Prison Writing
The following is taken from an email that I just sent to my grandmother in Arizona. About a month ago, she mailed me Crossing the Yard: Thirty Years as a Prison Volunteer by Richard Shelton. I enjoyed this book and definitely think it’s worth reading.
I’ve been familiar with prison writing for some time now, but this book brought me an extensive glance into the prison world. I had some colleagues at NAU who taught classes at the local prison. Here at Georgia College, as part of our Arts & Letters journal staff, I read submissions and I received several from inmates in prison. Though I’ve heard several of my colleagues make offhand remarks about the writing and I never received anything that I deemed worthy of passing up to the Poetry editor, I always made sure to return the original poems (usually handwritten on notebook paper) in the included self-addressed stamp envelope along with the rejection notification. It broke my heart that people would send off their only copy of poems. I’m sure many prisoners don’t receive their work back.
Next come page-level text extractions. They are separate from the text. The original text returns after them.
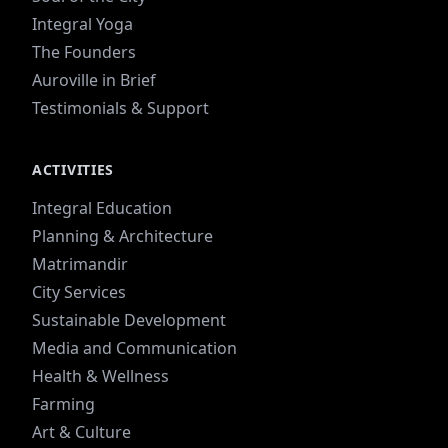
Integral Yoga
The Founders
Auroville in Brief
Testimonials & Support
ACTIVITIES
Integral Education
Planning & Architecture
Matrimandir
City Services
Sustainable Development
Media and Communication
Health & Wellness
Farming
Art & Culture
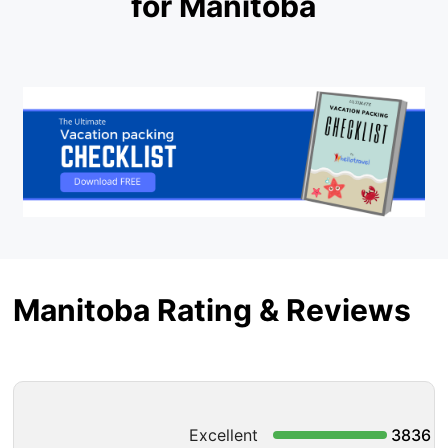
for Manitoba
Manitoba Rating & Reviews
Excellent
3836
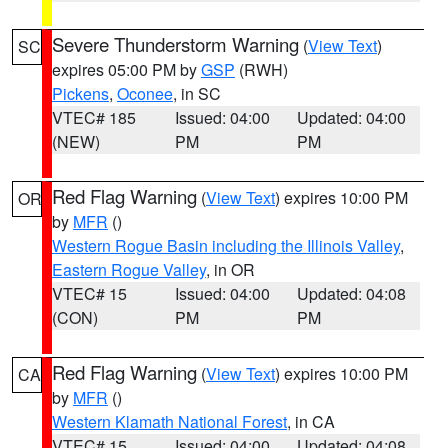
Severe Thunderstorm Warning
(
View Text
)
SC
expires 05:00 PM by
GSP
(RWH)
Pickens
,
Oconee
, in SC
VTEC# 185
Issued: 04:00
Updated: 04:00
(NEW)
PM
PM
Red Flag Warning
(
View Text
) expires 10:00 PM
OR
by
MFR
()
Western Rogue Basin including the Illinois Valley
,
Eastern Rogue Valley
, in OR
VTEC# 15
Issued: 04:00
Updated: 04:08
(CON)
PM
PM
Red Flag Warning
(
View Text
) expires 10:00 PM
CA
by
MFR
()
Western Klamath National Forest
, in CA
VTEC# 15
Issued: 04:00
Updated: 04:08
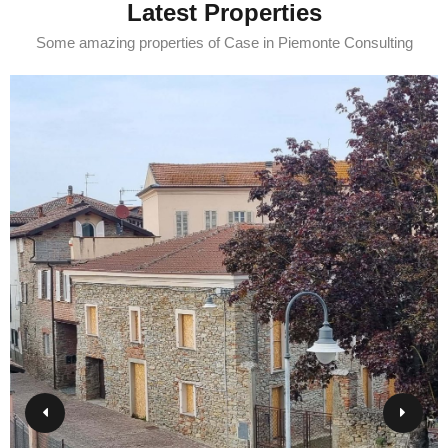
Latest Properties
Some amazing properties of Case in Piemonte Consulting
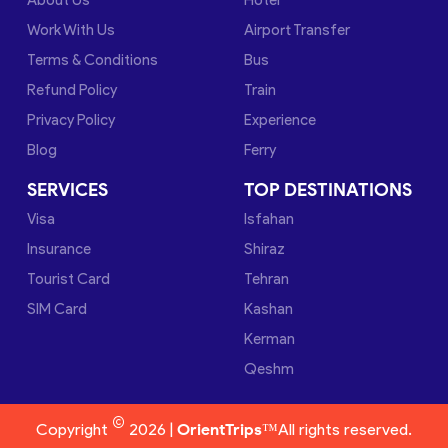
Work With Us
Airport Transfer
Terms & Conditions
Bus
Refund Policy
Train
Privacy Policy
Experience
Blog
Ferry
SERVICES
TOP DESTINATIONS
Visa
Isfahan
Insurance
Shiraz
Tourist Card
Tehran
SIM Card
Kashan
Kerman
Qeshm
©
Copyright
2026 |
OrientTrips™
All rights reserved.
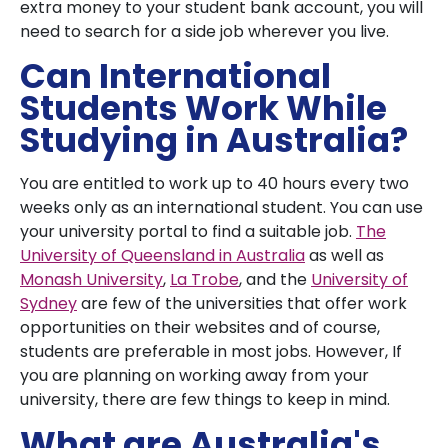
extra money to your student bank account, you will
need to search for a side job wherever you live.
Can International
Students Work While
Studying in Australia?
You are entitled to work up to 40 hours every two
weeks only as an international student. You can use
your university portal to find a suitable job.
The
University of Queensland in Australia
as well as
Monash University
,
La Trobe
, and the
University of
Sydney
are few of the universities that offer work
opportunities on their websites and of course,
students are preferable in most jobs. However, If
you are planning on working away from your
university, there are few things to keep in mind.
What are Australia's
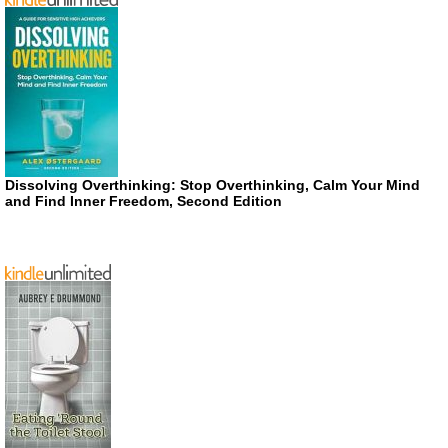
Dissolving Overthinking: Stop Overthinking, Calm Your Mind
and Find Inner Freedom, Second Edition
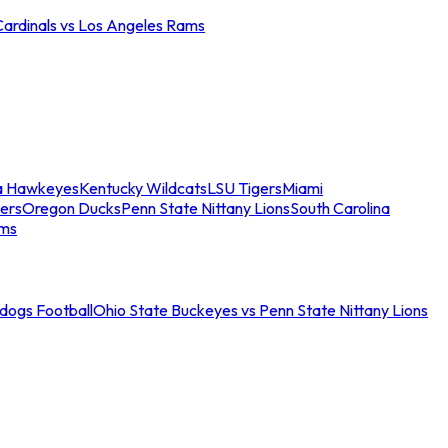
Cardinals vs Los Angeles Rams
a Hawkeyes
Kentucky Wildcats
LSU Tigers
Miami
ers
Oregon Ducks
Penn State Nittany Lions
South Carolina
ams
ldogs Football
Ohio State Buckeyes vs Penn State Nittany Lions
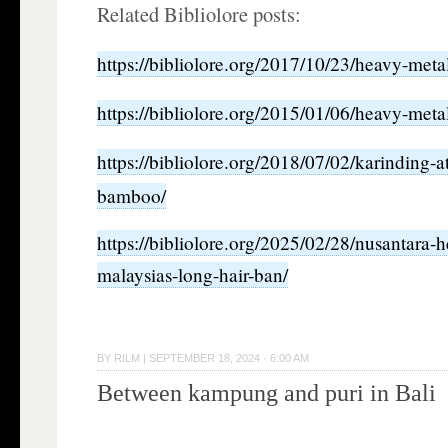
Related Bibliolore posts:
https://bibliolore.org/2017/10/23/heavy-meta
https://bibliolore.org/2015/01/06/heavy-met
https://bibliolore.org/2018/07/02/karinding-
bamboo/
https://bibliolore.org/2025/02/28/nusantara-
malaysias-long-hair-ban/
BY
RILM
|
SEPTEMBER 18, 2024 · 6:00 AM
Between kampung and puri in Bali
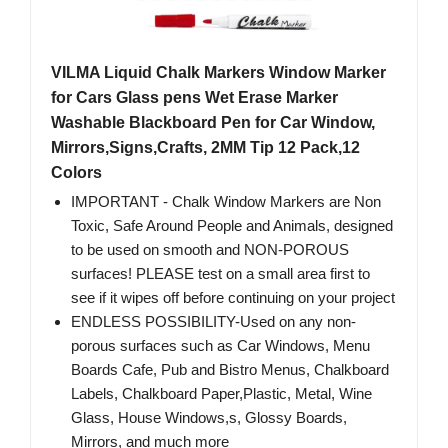
VILMA Liquid Chalk Markers Window Marker
for Cars Glass pens Wet Erase Marker
Washable Blackboard Pen for Car Window,
Mirrors,Signs,Crafts, 2MM Tip 12 Pack,12
Colors
IMPORTANT - Chalk Window Markers are Non
Toxic, Safe Around People and Animals, designed
to be used on smooth and NON-POROUS
surfaces! PLEASE test on a small area first to
see if it wipes off before continuing on your project
ENDLESS POSSIBILITY-Used on any non-
porous surfaces such as Car Windows, Menu
Boards Cafe, Pub and Bistro Menus, Chalkboard
Labels, Chalkboard Paper,Plastic, Metal, Wine
Glass, House Windows,s, Glossy Boards,
Mirrors, and much more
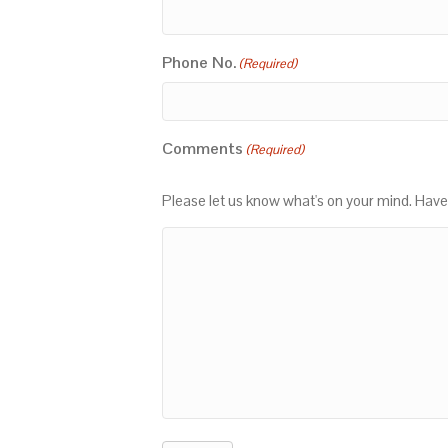
Phone No.
(Required)
Comments
(Required)
Please let us know what's on your mind. Have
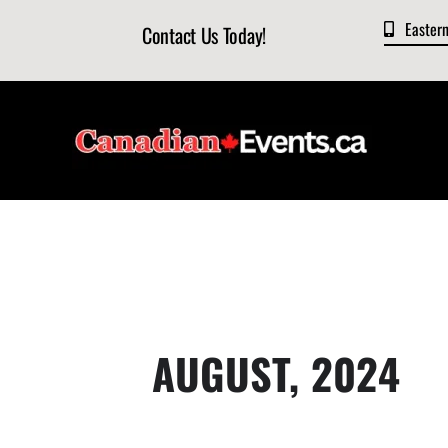
Skip
Easter
Contact Us Today!
to
content
AUGUST, 2024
I tried to enroll in the PEN Mentoring Program, serving as an anonymous mentor who corresponds with a prisoner through mail, but they have “enough” volunteers for 2011, and they “may” need more help in 2012. I don’t see how you can ever have too many volunteers, when it seems as though there are many, many prisoners out there who want to write and have others see/critique their writing, but for some reason they’ve got a cap on it.